- _THE DATA_
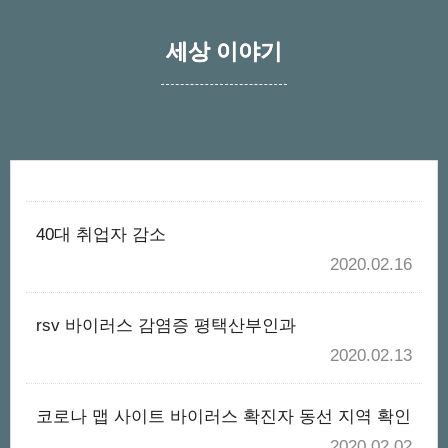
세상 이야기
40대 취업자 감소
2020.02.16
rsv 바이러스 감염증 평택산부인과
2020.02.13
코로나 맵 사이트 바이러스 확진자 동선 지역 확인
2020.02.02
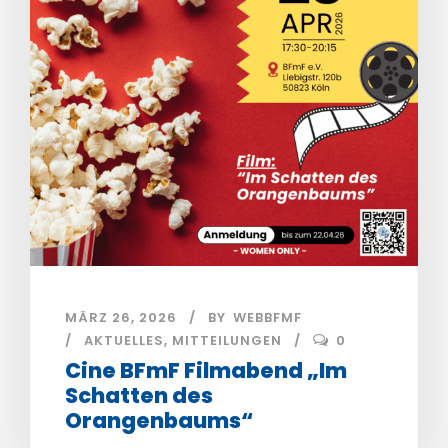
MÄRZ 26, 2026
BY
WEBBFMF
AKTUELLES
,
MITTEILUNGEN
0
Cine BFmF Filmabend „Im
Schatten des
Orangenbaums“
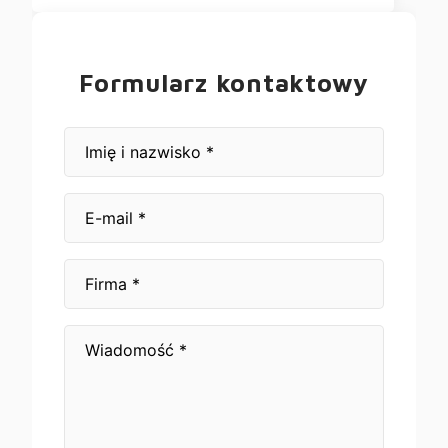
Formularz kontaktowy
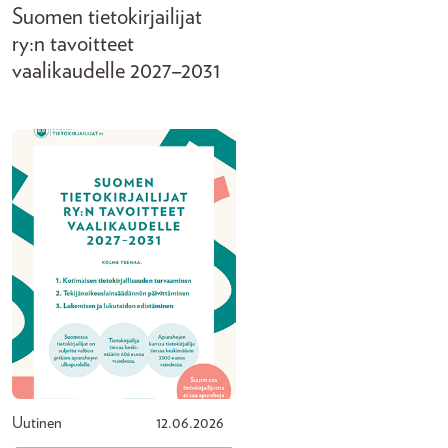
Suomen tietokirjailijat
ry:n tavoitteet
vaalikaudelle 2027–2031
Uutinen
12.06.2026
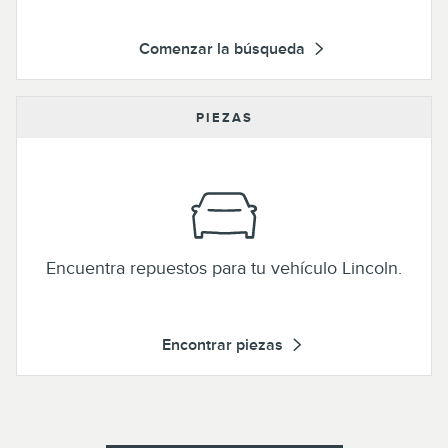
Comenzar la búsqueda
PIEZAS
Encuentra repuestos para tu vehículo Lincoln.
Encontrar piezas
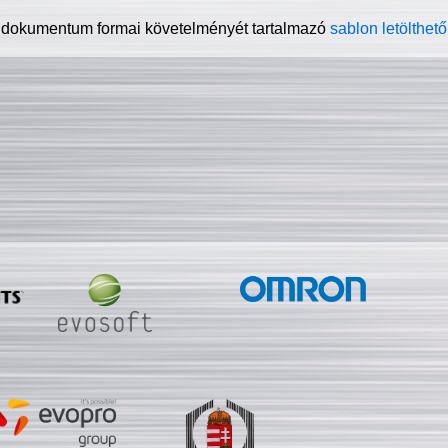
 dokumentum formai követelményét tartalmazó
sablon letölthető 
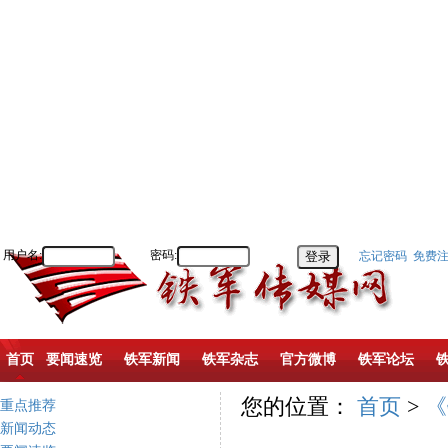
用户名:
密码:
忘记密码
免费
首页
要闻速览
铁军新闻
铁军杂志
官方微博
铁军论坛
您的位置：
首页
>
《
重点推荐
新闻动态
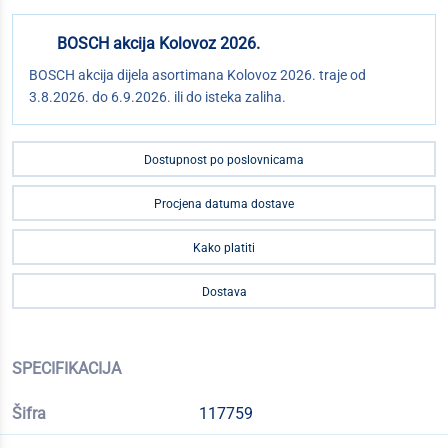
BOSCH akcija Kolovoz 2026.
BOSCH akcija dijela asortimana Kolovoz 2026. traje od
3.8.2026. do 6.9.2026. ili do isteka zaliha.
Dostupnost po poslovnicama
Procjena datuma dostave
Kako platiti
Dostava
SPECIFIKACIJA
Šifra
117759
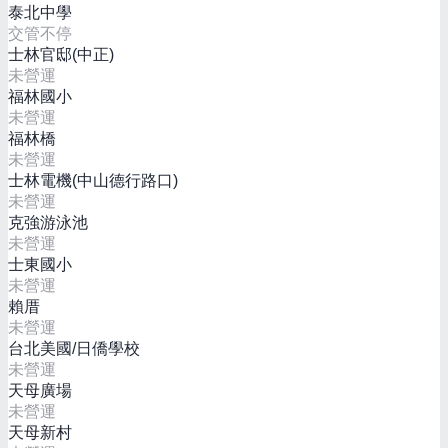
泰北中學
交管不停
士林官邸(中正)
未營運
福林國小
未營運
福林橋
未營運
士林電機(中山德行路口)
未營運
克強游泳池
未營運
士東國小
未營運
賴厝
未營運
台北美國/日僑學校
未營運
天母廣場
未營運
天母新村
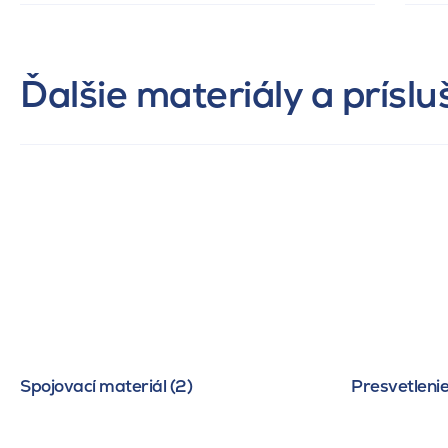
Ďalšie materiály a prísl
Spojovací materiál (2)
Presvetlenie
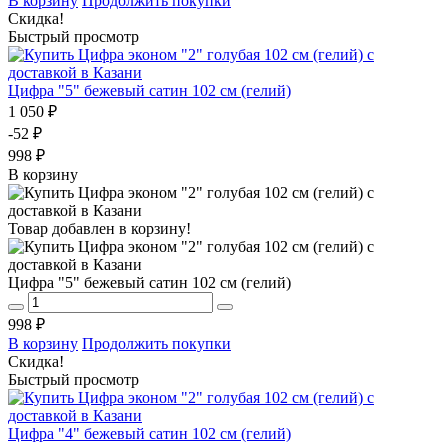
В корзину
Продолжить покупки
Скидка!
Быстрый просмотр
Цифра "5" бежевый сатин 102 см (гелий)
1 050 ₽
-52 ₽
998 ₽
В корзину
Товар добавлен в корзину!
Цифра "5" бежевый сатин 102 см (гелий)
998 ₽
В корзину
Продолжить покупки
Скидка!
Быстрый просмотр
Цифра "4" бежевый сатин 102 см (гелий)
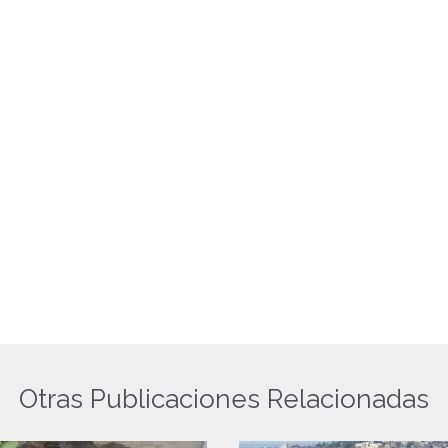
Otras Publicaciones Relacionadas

- _WHAT IS EXPECTED_
Exclude the images and copy every record above exactly.

- _SOLUTION FOR THIS EXERCISE_
세상 이야기
40대 취업자 감소
2020.02.16
rsv 바이러스 감염증 평택산부인과
2020.02.13
코로나 맵 사이트 바이러스 확진자 동선 지역 확인
2020.02.02
MÄRZ 26, 2026
BY
WEBBFMF
AKTUELLES
,
MITTEILUNGEN
0
Cine BFmF Filmabend „Im
Schatten des
Orangenbaums“
Formularz kontaktowy
Suomen tietokirjailijat
ry:n tavoitteet
vaalikaudelle 2027–2031
Uutinen
12.06.2026
Comenzar la búsqueda
PIEZAS
Encuentra repuestos para tu vehículo Lincoln.
Encontrar piezas
 dokumentum formai követelményét tartalmazó
sablon letölthető 
用户名:
密码:
忘记密码
免费
首页
要闻速览
铁军新闻
铁军杂志
官方微博
铁军论坛
您的位置：
首页
>
《
重点推荐
新闻动态
BOSCH akcija Kolovoz 2026.
BOSCH akcija dijela asortimana Kolovoz 2026. traje od
3.8.2026. do 6.9.2026. ili do isteka zaliha.
Dostupnost po poslovnicama
Procjena datuma dostave
Kako platiti
Dostava
SPECIFIKACIJA
Šifra
117759
泰北中學
交管不停
士林官邸(中正)
未營運
福林國小
未營運
福林橋
未營運
士林電機(中山德行路口)
未營運
克強游泳池
未營運
士東國小
未營運
賴厝
未營運
台北美國/日僑學校
未營運
天母廣場
未營運
天母新村
Ďalšie materiály a prísl
Spojovací materiál (2)
Presvetlenie
В корзину
Продолжить покупки
Скидка!
Быстрый просмотр
Цифра "5" бежевый сатин 102 см (гелий)
1 050 ₽
-52 ₽
998 ₽
В корзину
Товар добавлен в корзину!
Цифра "5" бежевый сатин 102 см (гелий)
998 ₽
В корзину
Продолжить покупки
Скидка!
Быстрый просмотр
Цифра "4" бежевый сатин 102 см (гелий)
Otras Publicaciones Relacionadas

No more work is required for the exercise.